Welcome to your weekend open thread. Happy hotter than heck weekend! How are you coping. I’m actually blogging from my brand new sectional that was delivered this morning. I feel so luxurious.
Nature put together a video tribute to all the shuttle missions. It might make you a little weepy.
This next story is educational. Bodice ripping is a lot harder than you think.
For most people, giving a presentation in skivvies to 100 professional peers sounds like a bad dream. But Ms. Gist was giving a workshop on Victorian clothing at the Romance Writers of America’s annual convention this summer. The romance novelists had gathered in New York to learn how to dress—and undress—heroines in their novels.
It took an hour for Ms. Gist to squeeze into a dozen layers that a lady would have worn in the 1860s—stockings, garters, bloomers, chemise, corset, crinoline or hoop skirt, petticoats, a shirtwaist or blouse, skirt, vest and bolero jacket. By the end, workshop attendees were skeptical that seductions ever occurred, with so many sartorial barriers.

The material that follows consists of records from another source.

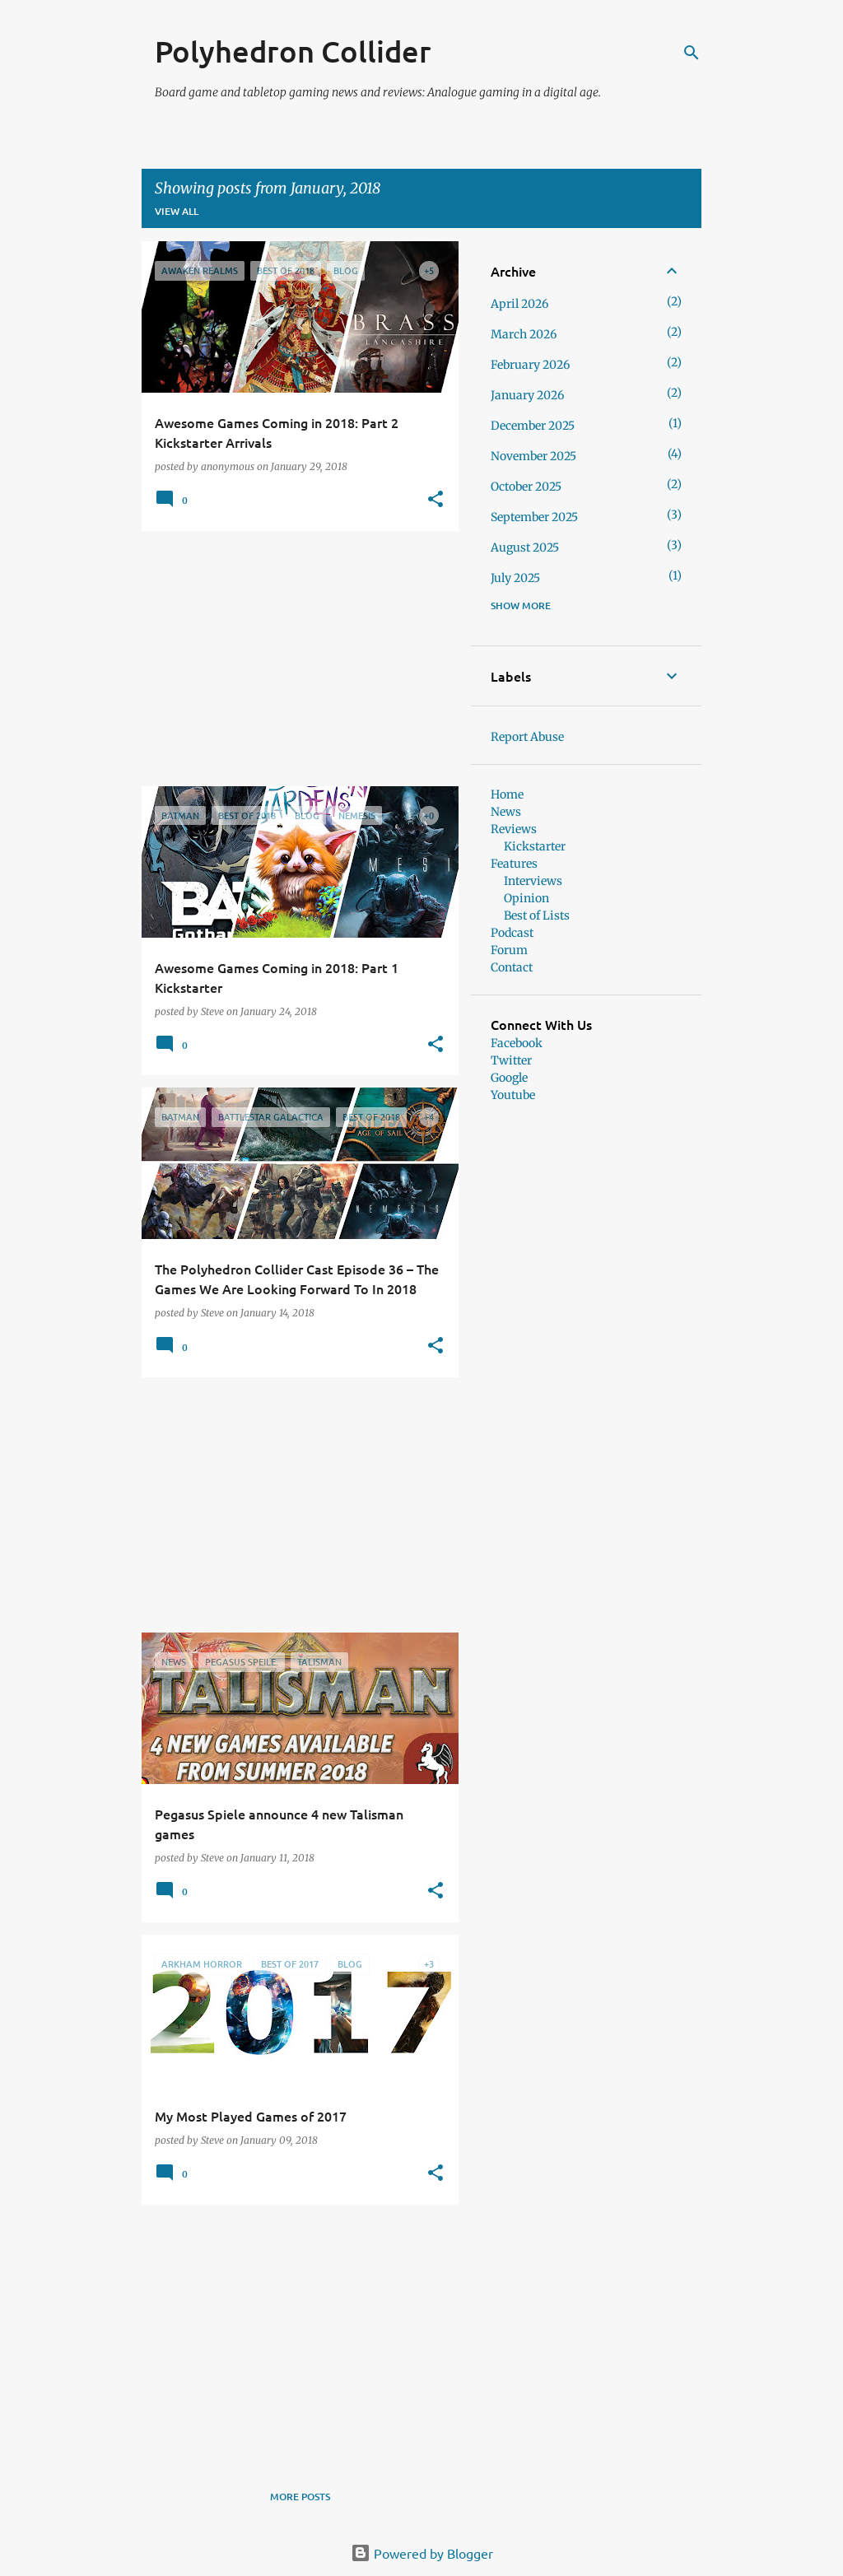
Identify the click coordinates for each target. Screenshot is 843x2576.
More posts (300, 2497)
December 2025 (533, 425)
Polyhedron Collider (293, 51)
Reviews (514, 829)
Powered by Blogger (422, 2553)
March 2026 (524, 334)
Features (514, 863)
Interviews (533, 880)
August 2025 (525, 547)
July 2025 (515, 578)
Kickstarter (535, 846)
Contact (512, 967)
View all (176, 211)
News (506, 811)
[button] (435, 500)
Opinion (526, 898)
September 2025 (534, 517)
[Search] (691, 52)
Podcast (512, 932)
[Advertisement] (294, 658)
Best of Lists (537, 915)
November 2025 (533, 456)
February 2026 (530, 364)
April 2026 (519, 303)
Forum (509, 950)
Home (507, 794)
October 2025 (526, 486)
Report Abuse (527, 736)
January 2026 (527, 395)
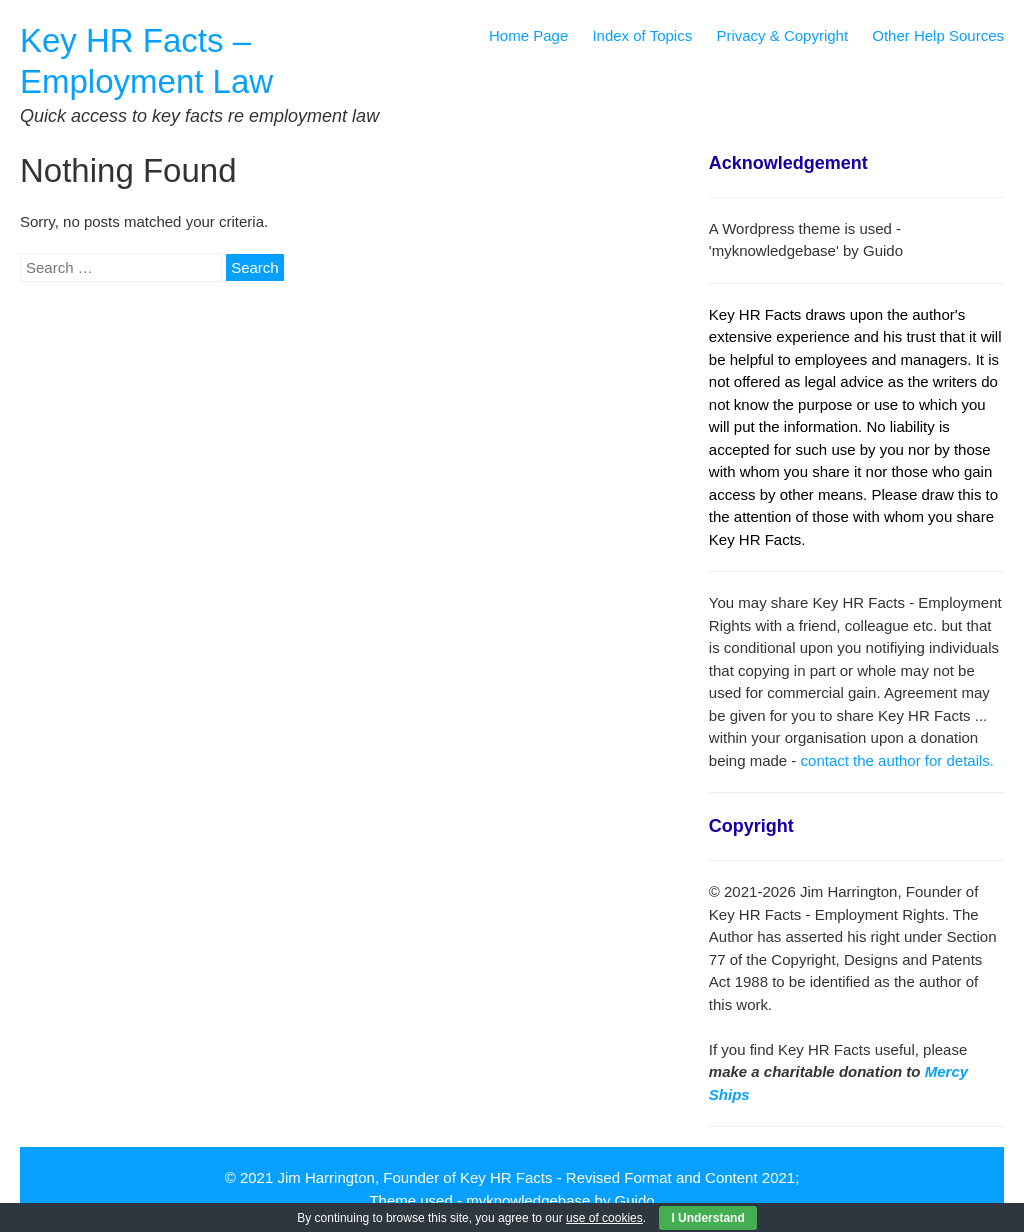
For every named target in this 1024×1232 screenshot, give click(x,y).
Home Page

“How did they ever have hanky panky?” asked novelist Annie Solomon.
With great effort, it turns out. Women wore blouses under their corsets—making actual bodice ripping fairly pointless. Corsets fastened in front and laced up the back and couldn’t be undone in a single passionate gesture. “You’ll see pictures of corsets on bare skin. That’s completely historically inaccurate,” Ms. Gist told her audience.
I wonder what percentage of women in the Victorian era actually wore all of that? Most women wouldn’t have been able to afford a maid to dress them so they probably had clothes that were easier to get into, right?